**EXERCISE DETAILS:**
Across these entries, report how many lines include the string "إعادة", with nothing but the number.

**EXTRACTED DATA:**
------------------------------

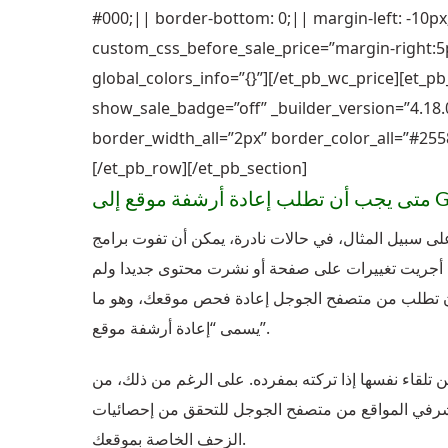
#000;|| border-bottom: 0;|| margin-left: -10px
custom_css_before_sale_price=”margin-right:5
global_colors_info=”{}”][/et_pb_wc_price][et_
show_sale_badge=”off” _builder_version=”4.18
border_width_all=”2px” border_color_all=”#255
[/et_pb_row][/et_pb_section]
 سبيل المثال، في حالات نادرة، يمكن أن تفوت برامج
 أجريت تغييرات على صفحة أو نشرت محتوى جديدا ولم
 أن تطلب من متصفح الجوجل إعادة فحص موقعك، وهو ما
يسمى “إعادة أرشفة موقع”.
تلقاء نفسها إذا تركته بمفرده. على الرغم من ذلك، من
 مشرفي المواقع من متصفح الجوجل للتحقق من إحصائيات
الزحف الخاصة بموقعك.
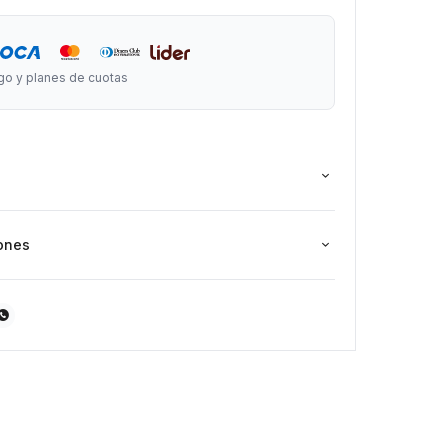
go y planes de cuotas
ones

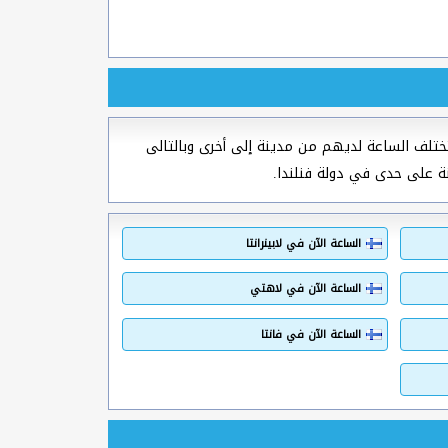
تلف الساعة لديهم من مدينة إلى أخرى وبالتالى
ة على حدى في دولة فنلندا.
الساعة الآن في لابينرانتا
الساعة الآن في لاهتي
الساعة الآن في فانتا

------------------------------

**RESPONSE TO THE TASK:**
2